Saturday, April 06, 2013

I've finished reading through the "how to design your workout" part of "New Rules of Lifting for Life" and I've come up with a rough plan for the first 4 weeks of Phase 1.

RAMP - warmup exercises and stretches

CORE: (sets/reps)
Stability: Side Plank 2x30 (seconds)
Dynamic Stability: Plank and Pulldown 2x10

POWER:
Lower body: Bodyweight jump squats 2x5

STRENGTH:
Squat: Goblet squat 2x15 5lbs
Pull: Standing cable row 2x15 (Modified with resistance band? See comment below)
Single-Leg Stance: Step up 2x15 5lbs
Elevated pushups: 2x15 (Authors make a good point that "girl" pushups don't engage the core enough)

METABOLIC:
Jumping Jacks: 2x1 (minute) (My modification)

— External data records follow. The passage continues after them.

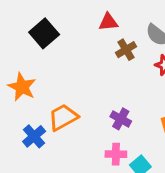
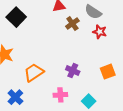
blue cross: (34, 136) -> (15, 97), moved
pink cross: (116, 154) -> (60, 95), moved

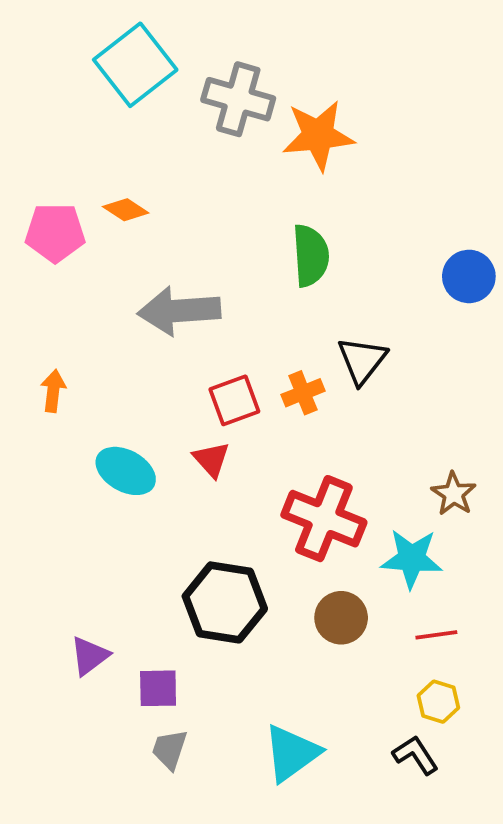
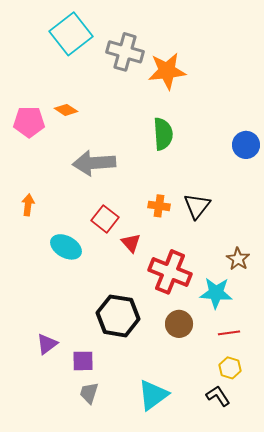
black triangle: (362, 360) -> (197, 206), moved
orange cross: (303, 393) -> (159, 206), turned 30
red square: (234, 400) -> (105, 219), moved, turned -32
red triangle: (211, 459) -> (131, 243), moved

RECOVERY: Abductor stretch, hip flexor/lat stretch, figure-four stretch

I'm going to do a M-W-F schedule, so I won't be trying this until this coming Monday.

I'm skipping ahead to the L2 squats in the program because I already exceed L1. I've heard people who have done NRoLW say there is a 1 rep assessment, and this book seems to be a bit different in the self examination. I'm a little confused on where to start off on my weights, so I've estimated starting with my smallest weights for my first day, and I'll adjust if needed on the second day.

There's another part I found confusing: In the section of the book on equipment, the authors say you need cable machines, elastic bands, or resistance tubing. I have elastic bands, but for the exercises with the cable machines, they don't tell you how to modify it with the alternate equipment. I'm going to make my best guess by tying my bands to something sturdy (not sure what yet), but just wondering how those of you following the program handle this.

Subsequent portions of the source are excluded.